Farming in the same spot for the past decade we have come to recognize that nature tends to produce periodic abundance in pulses rather than a steady stream. Oregon White Oak (quercus garyii) trees produced a bumper crop a few years back and we noticed resident wild turkeys and deer voraciously eating them. Our sheep also scoured oak grove edges overhanging their pastures for acorns that they would audibly crunch enthusiastically. This prompted us to begin to include turkeys in our pasture and woodland edge management and seasonally graze our sheep in oak woodlands. When crushed, our chickens and ducks relish acorn meal and with a bit of processing we relish them too (both the acorns and the birds). While deer, bear and others consume large amounts of acorns in season, we can capture surplus, or waste yields for a farm feed that is ideally harvested by the animals themselves. Although Oregon white oaks tend to produce acorns every year, varying in abundance, California Black Oak (quercus kellogii), yield every 2-5 years, were the preferred species of native peoples here due to their higher oil content (10-12% for Q.garayii, vs. 25-30% for Q.kellogii). This information has also influence our woodland management to favor Black Oaks and thin coniferous trees for structural poles, firewood, bark, fencing and lumber around them.
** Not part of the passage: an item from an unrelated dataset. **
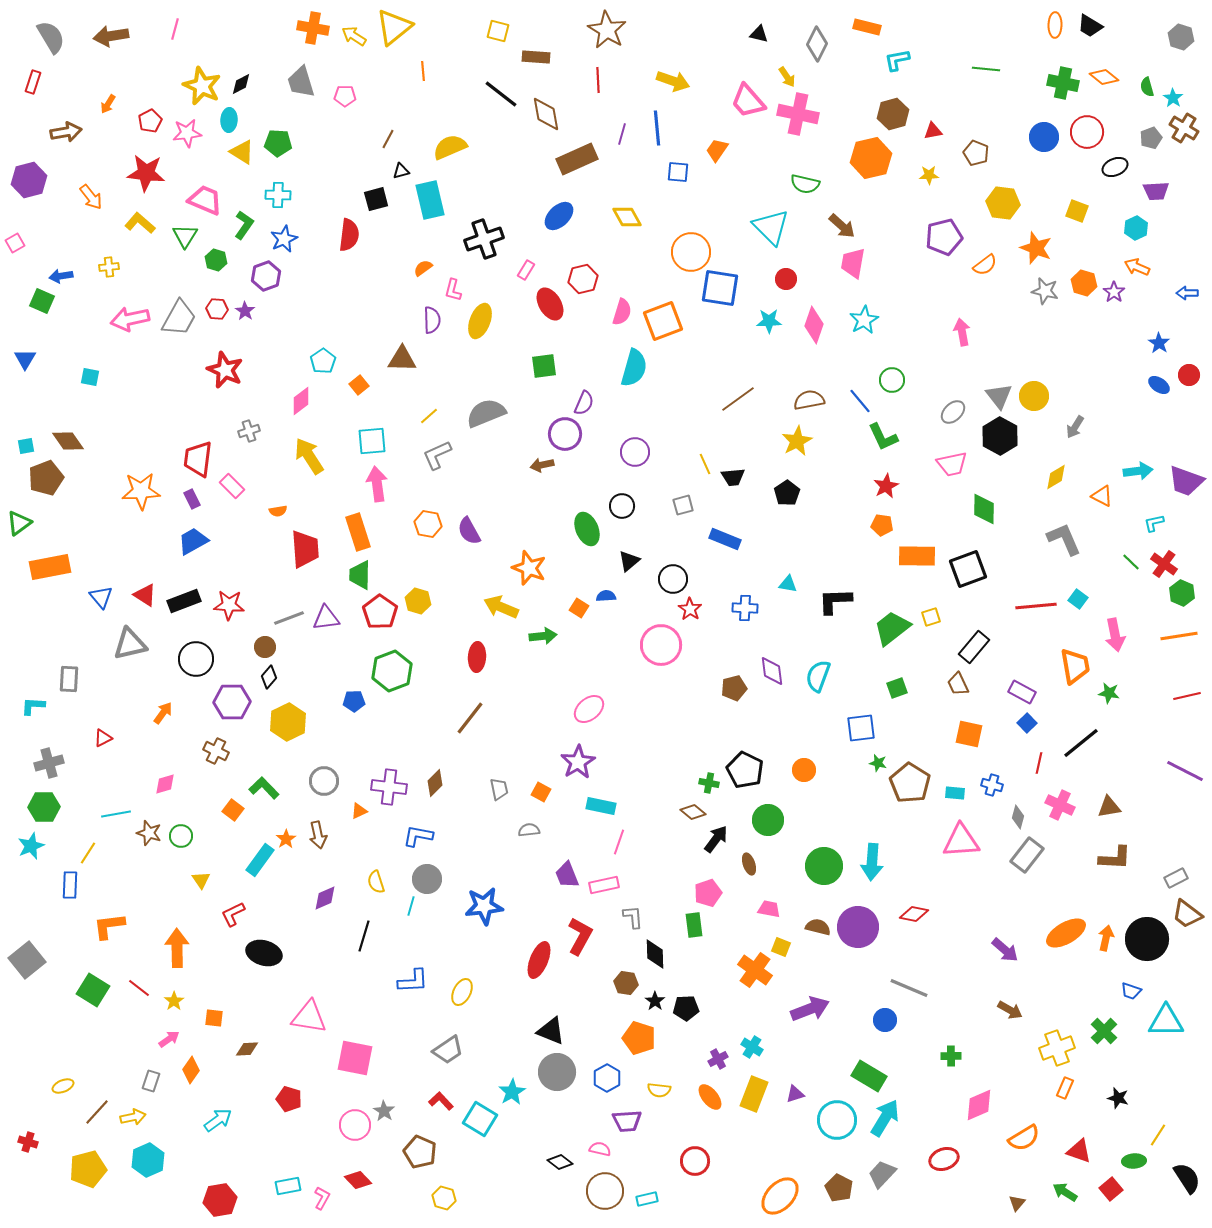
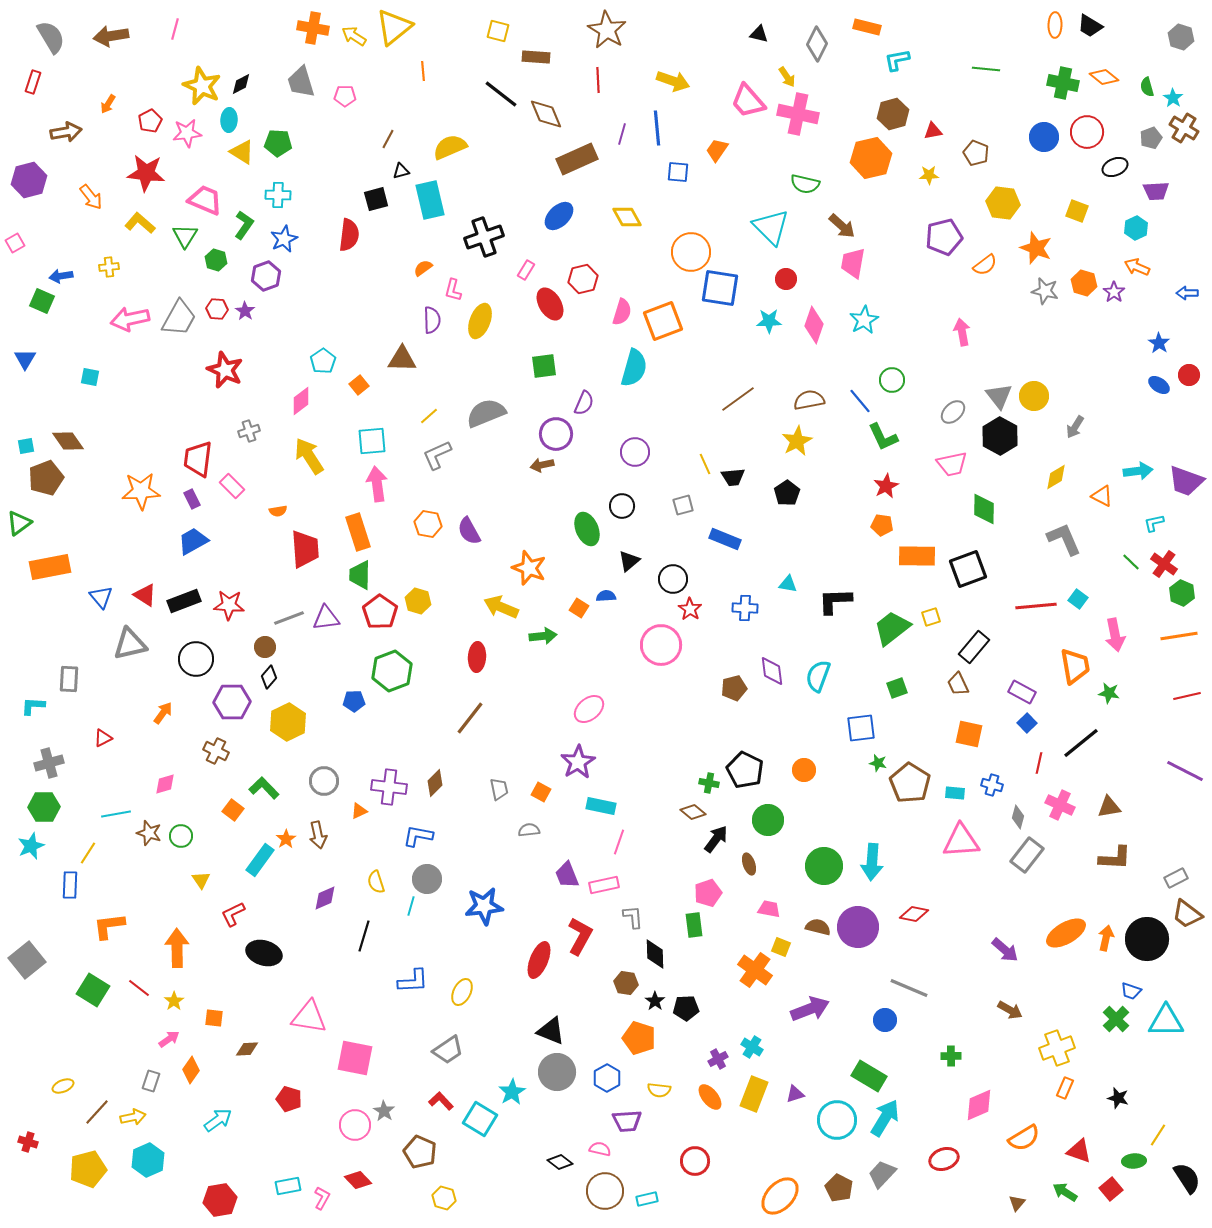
brown diamond at (546, 114): rotated 12 degrees counterclockwise
black cross at (484, 239): moved 2 px up
purple circle at (565, 434): moved 9 px left
green cross at (1104, 1031): moved 12 px right, 12 px up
Douglas fir (Pseudotsuga menzesii) presents itself as a classic opportunity to turn a liability into an asset as it regenerates readily in its own shade and tends to form wildfire prone thickets in the absence of periodic fire or disturbance. We build with peeled Douglas fir poles in place of dimensional lumber whenever possible. Soil tests indicated that although our land was historically a mixed coniferous and hardwood forest we had alkaline soil (pH =7.5 –> 8). Joel Salatin of Polyface Farm fame integrates forestry with farming using wood chips from logging and milling wastes as animal bedding and compost carbon source. Inspired by the example of Joel Salatin, we were encouraged to use forestry by-products (wastes) to meet our carbon needs on our farm. Starting with dead and windfall trees we integrate wood chips and saw dust from lumber milled on site as animal bedding under the theory that we can capture the excess nitrogen in sheep urine and poultry manure in a slow composting process with wood wastes and possibly help steer our pH to a more neutral reading. This also helps to limit our need for off farm straw for animal bedding and helps us reticulate carbon from the forest into our fields. Woodland and basketry coppice wastes wind up in brush fences, paddock cross fencing and a native alternative too many uses previously met by exotic bamboo. In many of these instances we are using forestry wastes to feed fungal communities and steer a bacterially dominated pasture based farm system to a mycrorhizal fungi dominated woodland savannah system.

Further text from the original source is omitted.